Across her illustrious career, which has included bringing some great fictional characters to life, Cate Blanchett has also made waves playing real people. She received her first Oscar nomination for playing Queen Elizabeth I in the film Elizabeth before going on to portray Irish journalist Monica Guerin (Monica Guerin), art curator Claire Simone (Monuments Men), and a version of Bob Dylan (I’m Not There) in various projects. She even reprised her role as the English monarch in 2007’s Elizabeth: The Golden Age.

Perhaps her most famous embodiment of a historical figure is her performance as Katharine Hepburn in Martin Scorsese’s The Aviator. A legendary actor who won four different ‘Best Actress’ Academy Awards, Hepburn factors into the film as a lover of idiosyncratic billionaire Howard Hughes, played by Leonardo DiCaprio. Blanchett absolutely nails the part, humanising a woman who could have so easily been perceived as a caricature of a Hollywood diva. The performance netted the Aussie her own ‘Best Actress’ award, the first of two Oscars she would receive across her career.

The responsibility of bringing such a legend to the screen was not lost on Blanchett. “I tried not to look at it like a problem. I tried to look at it as a challenge. But it was more than daunting, it was completely and utterly terrifying,” the actor told Phase 9.

“I don’t know that I knew what I had agreed to do,” she continued. “When Martin Scorsese calls, you just go into this reverie…I’m such a fan…and so when he asked, of course, I said yes. Then I realised the consequences, but I had agreed to do it. You just have to get on. I find the technical work fascinating. You have to find a balance between paying a homage to her as an actress and being irreverent, and serving the script and unlocking the private human being. She was enormously private.”

Hepburn, who died the year before The Aviator’s release at the grand old age of 96, was known for keeping her personal life out of the spotlight. During her prime, she shunned many conventions of celebrity, dressing in unremarkable clothes and eschewing industry parties and social gatherings.
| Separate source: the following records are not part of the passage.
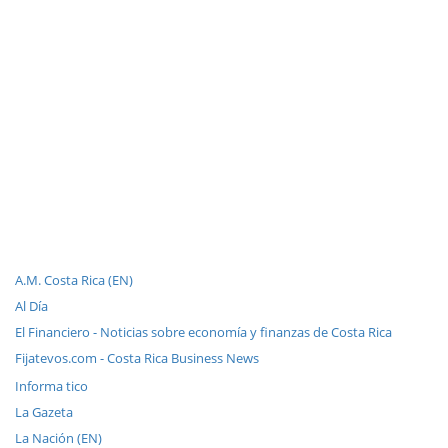
A.M. Costa Rica (EN)
Al Día
El Financiero - Noticias sobre economía y finanzas de Costa Rica
Fijatevos.com - Costa Rica Business News
Informa tico
La Gazeta
La Nación (EN)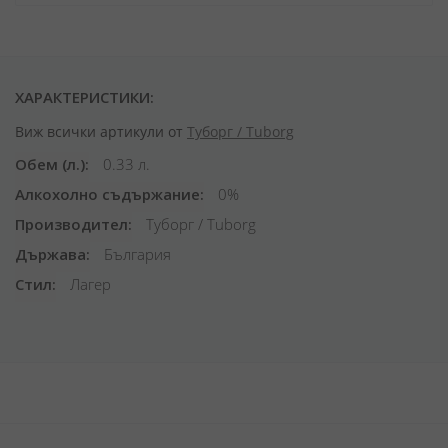
ХАРАКТЕРИСТИКИ:
Виж всички артикули от
Туборг / Tuborg
Обем (л.)
0.33 л.
Алкохолно съдържание
0%
Производител
Туборг / Tuborg
Държава
България
Стил
Лагер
She didn’t even collect any of her Oscars in person, dismissing the statuettes as yet another superficial token of Hollywood artifice.
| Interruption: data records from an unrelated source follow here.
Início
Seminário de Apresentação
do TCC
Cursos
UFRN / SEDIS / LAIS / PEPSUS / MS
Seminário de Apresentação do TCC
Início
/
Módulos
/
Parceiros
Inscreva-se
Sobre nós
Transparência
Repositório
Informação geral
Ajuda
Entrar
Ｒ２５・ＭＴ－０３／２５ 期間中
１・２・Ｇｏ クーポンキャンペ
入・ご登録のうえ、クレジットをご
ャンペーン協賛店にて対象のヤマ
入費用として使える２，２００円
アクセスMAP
“A breakthrough finally came in 1973, when Hepburn gave a two-hour interview to chat show host Dick Cavett. I had read about that in a biography,” revealed Blanchett, who was able to find a copy of the broadcast thanks to Scorsese’s impressive research team. “That became my bible. It was listening to the woman herself, even though her voice had calcified, I think, as had her personality as she approached or was in her seventies. But watching her be uncomfortable, it was like a gambler looking at another gambler – you could see where the ‘tell’ is. After watching that interview, I went back and watched her films and tried to compare the awkward gestures with the gestures that she had as a young actress before she had really crystallised into Hepburn as we know her.”

We’ll never know what the great lady would have made of Blanchett’s portrayal of her, but given that Hepburn could be a prickly customer at the best of times, maybe that’s for the best.